── INFORMATION

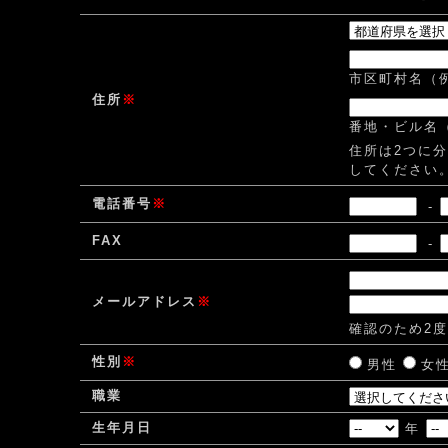
市区町村名（
住所
※
番地・ビル名（例
住所は2つに
してください
電話番号
※
-
FAX
-
メールアドレス
※
確認のため2
性別
※
男性
女
職業
生年月日
年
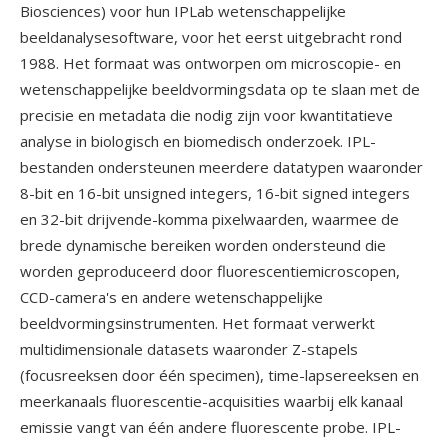
Biosciences) voor hun IPLab wetenschappelijke
beeldanalysesoftware, voor het eerst uitgebracht rond
1988. Het formaat was ontworpen om microscopie- en
wetenschappelijke beeldvormingsdata op te slaan met de
precisie en metadata die nodig zijn voor kwantitatieve
analyse in biologisch en biomedisch onderzoek. IPL-
bestanden ondersteunen meerdere datatypen waaronder
8-bit en 16-bit unsigned integers, 16-bit signed integers
en 32-bit drijvende-komma pixelwaarden, waarmee de
brede dynamische bereiken worden ondersteund die
worden geproduceerd door fluorescentiemicroscopen,
CCD-camera's en andere wetenschappelijke
beeldvormingsinstrumenten. Het formaat verwerkt
multidimensionale datasets waaronder Z-stapels
(focusreeksen door één specimen), time-lapsereeksen en
meerkanaals fluorescentie-acquisities waarbij elk kanaal
emissie vangt van één andere fluorescente probe. IPL-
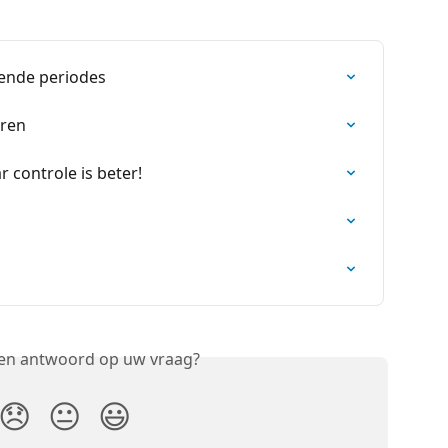
lende periodes
uren
 controle is beter!
een antwoord op uw vraag?
😞
😐
😃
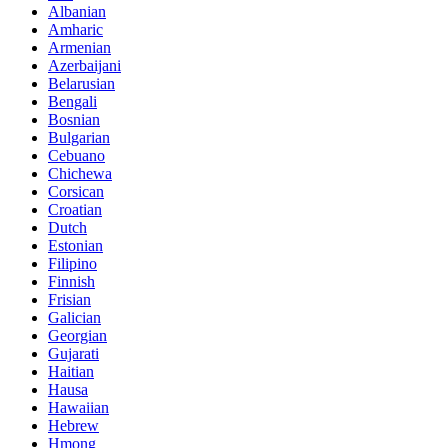
Albanian
Amharic
Armenian
Azerbaijani
Belarusian
Bengali
Bosnian
Bulgarian
Cebuano
Chichewa
Corsican
Croatian
Dutch
Estonian
Filipino
Finnish
Frisian
Galician
Georgian
Gujarati
Haitian
Hausa
Hawaiian
Hebrew
Hmong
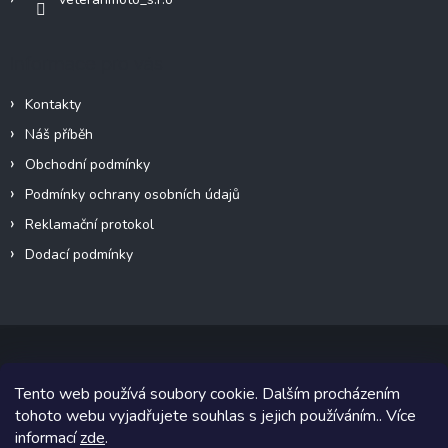
u
Informace pro vás
Kontakty
Náš příběh
Obchodní podmínky
Podmínky ochrany osobních údajů
Reklamační protokol
Dodací podmínky
Tento web používá soubory cookie. Dalším procházením
Copyright 2026
VeteránMoto s.r.o.
. Všechna práva vyhrazena.
tohoto webu vyjadřujete souhlas s jejich používáním.. Více
informací
zde
.
Grafický návrh vytvořil a na Shoptet implementoval
Tomáš Hlad
&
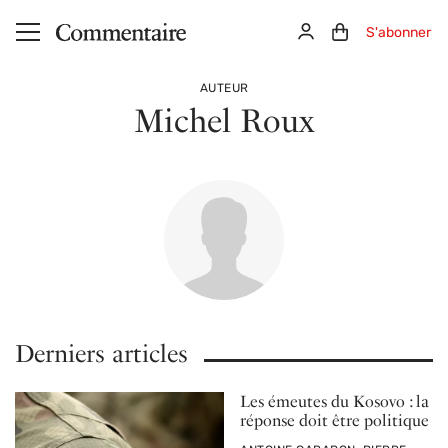
Aller au contenu principal
Connexion
Panier (0)
S'abonner
AUTEUR
Michel Roux
Derniers articles
Les émeutes du Kosovo : la
réponse doit être politique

────

The answer is each line in which the word "andere" occurs, copied from the material above.

-- WORKED SOLUTION --
CCD-camera's en andere wetenschappelijke
emissie vangt van één andere fluorescente probe. IPL-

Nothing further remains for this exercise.